UAL definitely leads on deadhead language, crew meals, vacancy bidding, and maybe premium pay (AA capped at 150% for now, with a ridiculous sick offset). UAL has a different set up for excess B-fund money- into a health care savings thing versus cash to you like AA and DAL. Pros and cons. UAL has unfilled CA positions and widebody FOs in undesirable locations where you will be on reserve forever if that motivates you, you said it doesn’t. UAL has seniority list instructors, if that motivates you. UAL appears to have better management that actually cares about its customers and wants to be good at something.

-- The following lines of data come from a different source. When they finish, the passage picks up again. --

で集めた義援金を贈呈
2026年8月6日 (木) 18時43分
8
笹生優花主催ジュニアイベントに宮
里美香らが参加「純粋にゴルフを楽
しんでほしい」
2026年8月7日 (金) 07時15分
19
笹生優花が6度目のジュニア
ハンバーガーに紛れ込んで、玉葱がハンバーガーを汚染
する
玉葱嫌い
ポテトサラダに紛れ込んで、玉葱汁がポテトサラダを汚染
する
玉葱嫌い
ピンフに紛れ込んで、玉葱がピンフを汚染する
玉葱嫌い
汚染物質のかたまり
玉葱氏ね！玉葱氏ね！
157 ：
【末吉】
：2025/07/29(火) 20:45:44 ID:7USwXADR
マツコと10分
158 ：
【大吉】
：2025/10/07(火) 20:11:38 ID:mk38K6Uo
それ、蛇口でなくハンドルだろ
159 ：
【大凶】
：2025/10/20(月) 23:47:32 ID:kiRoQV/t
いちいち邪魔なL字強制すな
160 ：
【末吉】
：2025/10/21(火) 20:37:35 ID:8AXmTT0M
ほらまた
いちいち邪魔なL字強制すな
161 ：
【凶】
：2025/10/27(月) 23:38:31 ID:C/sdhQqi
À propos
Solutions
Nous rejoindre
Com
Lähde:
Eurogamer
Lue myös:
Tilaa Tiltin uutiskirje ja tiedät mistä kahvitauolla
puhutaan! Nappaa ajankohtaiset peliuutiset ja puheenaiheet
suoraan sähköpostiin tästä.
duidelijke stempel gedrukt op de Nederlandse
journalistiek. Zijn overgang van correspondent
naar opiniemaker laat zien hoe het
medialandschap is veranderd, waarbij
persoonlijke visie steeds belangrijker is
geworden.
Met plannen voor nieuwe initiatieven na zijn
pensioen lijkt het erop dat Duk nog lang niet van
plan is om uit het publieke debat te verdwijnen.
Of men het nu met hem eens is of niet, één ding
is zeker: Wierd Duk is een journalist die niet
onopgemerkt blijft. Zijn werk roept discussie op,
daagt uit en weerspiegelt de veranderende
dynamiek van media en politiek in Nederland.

AA has better reserve rules, if only because of the lack of UAL’s global reserve and airport standby BS. F that. AA has lowest new hire seat lock- 6 months, so fairly easy to transfer from 737 to 320 or vice versa and get where you want. AA’s scheduling/reassignment/recovery obligation rules appear to lag the industry. The company blocks too many trips for IOE. There’s basically no way to double dip. I have no clue how that compares to UAL, but it definitely lags DAL. Profit sharing is a joke. Seniority movement via massive amount of retirements is insane, but it certainly isn’t coming via growth. AA management appears to be content to just go through the motions and simply exist. They genuinely believe that the schedule is the product- getting from point A to B when a customer has no other option. Basically given up on competing head to head. Whatever, do you job and nothing more and go home.
Go with the first one that hires you and allows you a minimal commute in a place you’d like to live. Really can’t go wrong with either.

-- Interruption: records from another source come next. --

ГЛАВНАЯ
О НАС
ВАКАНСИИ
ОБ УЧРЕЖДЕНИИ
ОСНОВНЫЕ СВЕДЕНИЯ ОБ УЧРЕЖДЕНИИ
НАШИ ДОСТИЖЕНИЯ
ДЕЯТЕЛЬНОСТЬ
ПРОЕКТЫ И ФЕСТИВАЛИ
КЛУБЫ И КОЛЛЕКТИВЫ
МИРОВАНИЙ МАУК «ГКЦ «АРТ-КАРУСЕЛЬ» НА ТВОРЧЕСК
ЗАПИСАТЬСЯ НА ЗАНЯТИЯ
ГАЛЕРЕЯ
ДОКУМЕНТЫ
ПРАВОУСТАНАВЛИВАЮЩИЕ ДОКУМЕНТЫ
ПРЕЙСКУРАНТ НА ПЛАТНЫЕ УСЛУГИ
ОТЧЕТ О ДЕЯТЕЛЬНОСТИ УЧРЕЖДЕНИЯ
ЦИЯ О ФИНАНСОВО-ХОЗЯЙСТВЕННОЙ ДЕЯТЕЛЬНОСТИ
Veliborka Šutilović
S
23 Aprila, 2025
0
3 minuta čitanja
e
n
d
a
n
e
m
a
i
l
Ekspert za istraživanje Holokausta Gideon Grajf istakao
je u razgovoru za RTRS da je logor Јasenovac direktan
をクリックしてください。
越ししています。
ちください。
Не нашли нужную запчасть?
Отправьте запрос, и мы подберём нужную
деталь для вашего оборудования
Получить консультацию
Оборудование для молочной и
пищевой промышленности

Update: I ended up landing an interview with AA and start with them in a couple weeks. Being based where I live, and eligible for all of the bonuses my regional is giving me is an absolute no brainer. My only hang up I had before about AA, was having to wait until later in the year to flow. That's not a factor anymore.

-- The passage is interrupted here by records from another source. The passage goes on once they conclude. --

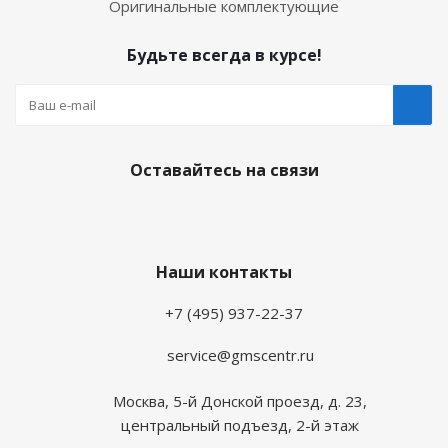
Оригинальные комплектующие
Будьте всегда в курсе!
Оставайтесь на связи
Наши контакты
+7 (495) 937-22-37
service@gmscentr.ru
Москва
,
5-й Донской проезд, д. 23,
центральный подъезд, 2-й этаж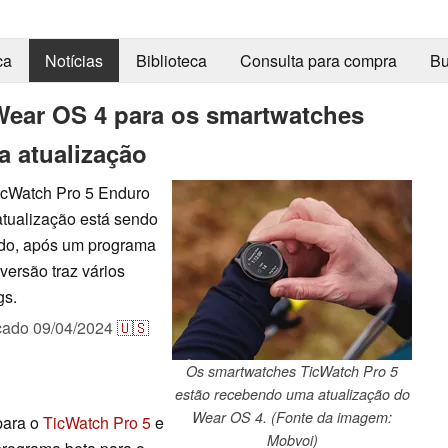
ca
Notícias
Biblioteca
Consulta para compra
Bu
Wear OS 4 para os smartwatches
 atualização
icWatch Pro 5 Enduro
atualização está sendo
odo, após um programa
versão traz vários
gs.
cado
09/04/2024
🇺🇸
Os smartwatches TicWatch Pro 5
estão recebendo uma atualização do
Wear OS 4. (Fonte da imagem:
para o
TicWatch Pro 5
e
Mobvoi)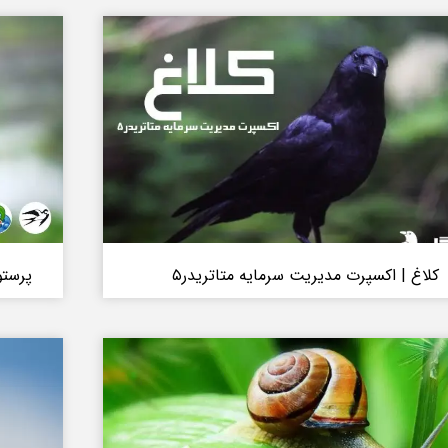
کلاغ | اکسپرت مدیریت سرمایه متاتریدر۵
پرستو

I feel blessed to have so many great opportunities. UPS would have been a financial gold mine as someone put it, but after researching the lifestyle and talking to a few pilots there, I decided it's not for me. Don't want to commute either. I agree, UA is a better managed airline and offers an overall better product, but commuting is the cardinal sin in this job. I feel lucky to have everything fall into place. Getting to a legacy based at home is a gold mine to me. I appreciate everyone's advice and input.